# What the exercise asks:
Every entry should come back exactly as written, minus the pictures.

Segment Start: Data

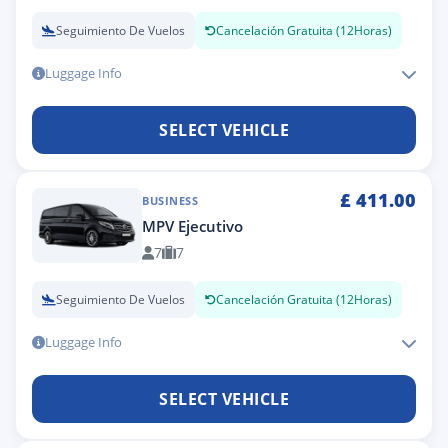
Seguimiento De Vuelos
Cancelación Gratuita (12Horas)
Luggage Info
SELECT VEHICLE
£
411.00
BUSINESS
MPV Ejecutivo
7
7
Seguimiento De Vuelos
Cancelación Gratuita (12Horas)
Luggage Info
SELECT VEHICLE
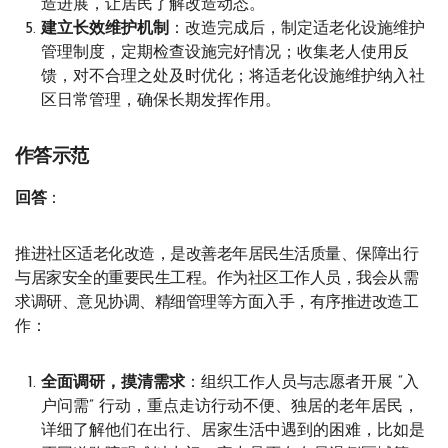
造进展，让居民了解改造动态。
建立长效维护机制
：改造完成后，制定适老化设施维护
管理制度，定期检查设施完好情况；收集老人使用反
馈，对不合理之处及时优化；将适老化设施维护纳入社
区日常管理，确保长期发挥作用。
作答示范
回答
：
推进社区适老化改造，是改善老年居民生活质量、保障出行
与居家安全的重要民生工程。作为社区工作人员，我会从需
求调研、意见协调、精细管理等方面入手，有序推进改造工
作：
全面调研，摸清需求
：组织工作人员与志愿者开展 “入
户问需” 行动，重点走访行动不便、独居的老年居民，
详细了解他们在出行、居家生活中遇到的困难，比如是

Segment End: Data

# The answer:
Seguimiento De Vuelos
Cancelación Gratuita (12Horas)
Luggage Info
SELECT VEHICLE
£
411.00
BUSINESS
MPV Ejecutivo
7
7
Seguimiento De Vuelos
Cancelación Gratuita (12Horas)
Luggage Info
SELECT VEHICLE
造进展，让居民了解改造动态。
建立长效维护机制
：改造完成后，制定适老化设施维护
管理制度，定期检查设施完好情况；收集老人使用反
馈，对不合理之处及时优化；将适老化设施维护纳入社
区日常管理，确保长期发挥作用。
作答示范
回答
：
推进社区适老化改造，是改善老年居民生活质量、保障出行
与居家安全的重要民生工程。作为社区工作人员，我会从需
求调研、意见协调、精细管理等方面入手，有序推进改造工
作：
全面调研，摸清需求
：组织工作人员与志愿者开展 “入
户问需” 行动，重点走访行动不便、独居的老年居民，
详细了解他们在出行、居家生活中遇到的困难，比如是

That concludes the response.